Ce film d’une mélancolie profonde fait le portrait d’un homme malheureux. Comme souvent, appliquant une leçon de son maître Lubitsch, Wilder intègre par avance dans son film les interrogations soulevées par le sujet auquel il s’attèle, les neutralisant par avance dans les dialogues. Les aventures de Sherlock Holmes mettent d’habitude en scène une intrigue résolue par le détective avec l’aide de Watson ; occasionnellement, Holmes révèle en marge du récit quelques excentricités qui en font le pittoresque. Il n’en est rien ici. La marge est mise au centre du film et le pittoresque devient l’étoffe de la mélancolie. Wilder est fasciné par son protagoniste (un de ses personnages de fiction préférés) au point d’en faire lui-même l’intrigue principale du film, l’objet de l’enquête qu’il mène, les aléas policiers n’étant que secondaires.

Avec son scénariste fétiche I.A.L. Diamond, il ne laisse à personne, pas même à Conan Doyle, le soin de définir son Sherlock Holmes, jouant avec le mythe pour mieux l’humaniser. Leur personnage habite bien au 221B Baker Street, il est distingué, cocaïnomane, violoniste, célibataire, misanthrope, mysogine et manie un redoutable humour à froid, soit les caractéristiques habituelles du cliché holmesien. Mais tel que joué par Robert Stephens, tel que filmé par Wilder, c’est d’abord un homme solitaire, inconnu même à Watson, facilement dupé, qui pour oublier les aubes tristes et distraire son ennui se drogue dès que son esprit n’est pas occupé par une enquête. On ressent avec beaucoup d’acuité ce mal de vivre grâce à la musique de Miklós Rózsa, dont le magnifique concerto transpose dans le champ sonore l’univers intérieur mélancolique de Holmes. Robert Stephens n’est pas en reste.

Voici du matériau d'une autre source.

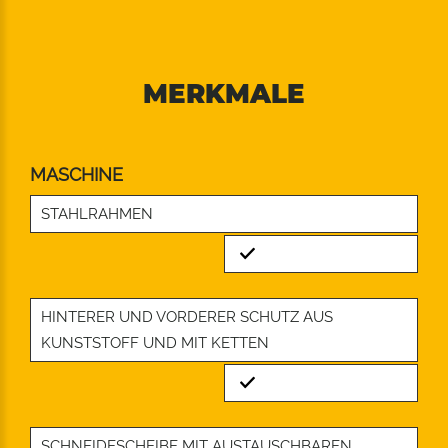
MERKMALE
MASCHINE
STAHLRAHMEN
Standard
HINTERER UND VORDERER SCHUTZ AUS
KUNSTSTOFF UND MIT KETTEN
Standard
SCHNEIDESCHEIBE MIT AUSTAUSCHBAREN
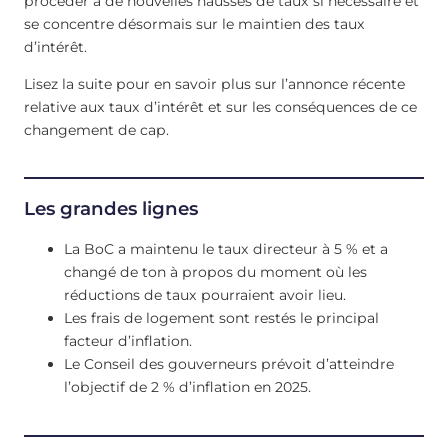
procéder à de nouvelles hausses de taux si nécessaire et
se concentre désormais sur le maintien des taux
d’intérêt.
Lisez la suite pour en savoir plus sur l’annonce récente
relative aux taux d’intérêt et sur les conséquences de ce
changement de cap.
Les grandes lignes
La BoC a maintenu le taux directeur à 5 % et a
changé de ton à propos du moment où les
réductions de taux pourraient avoir lieu.
Les frais de logement sont restés le principal
facteur d’inflation.
Le Conseil des gouverneurs prévoit d’atteindre
l’objectif de 2 % d’inflation en 2025.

Son regard voilé, sa silhouette longue un peu voutée, ses affectations de faux cynique, font douloureusement voir combien il est inadapté au monde. Peut-être voudrait-il être autre chose que détective.

Wilder exhume les secrets du personnage (littéralement : voir le générique) en posant l’hypothèse que ce sont en particulier ses rapports avec les femmes qui expliquent son malaise existentiel. Faisant assaut d’humour noir, Holmes affirme lui même qu’il ne peut se fier aux femmes dès lors que sa fiancée lui a fait faux bond en mourant de la grippe un jour avant la cérémonie de mariage. Sa vie monacale avec Watson ne serait pas la preuve d’une homosexualité déguisée (que Wilder tourne en dérision dans un amusant prologue aux ballets russes), plutôt une manière de se protéger des déceptions de la vie. C’est donc une femme que Wilder et Diamond lui jettent dans les pattes pour amorcer l’intrigue principale : Gabrielle Valladon (Geneviève Page), une bruxelloise venant d’échapper à une tentative d’assassinat qui recherche désespérément son mari ingénieur disparu. Contre l’avis de son frère Mycroft (Christopher Lee) qui travaille pour le gouvernement anglais, Holmes entend aider Gabrielle parce qu’il s’est épris d’elle, sans jamais l’admettre ou le dire à haute voix. Amour impossible, qui par sa nature même renforce la mélancolie diffuse du film. Car la mélancolie est le goût des choses impossibles.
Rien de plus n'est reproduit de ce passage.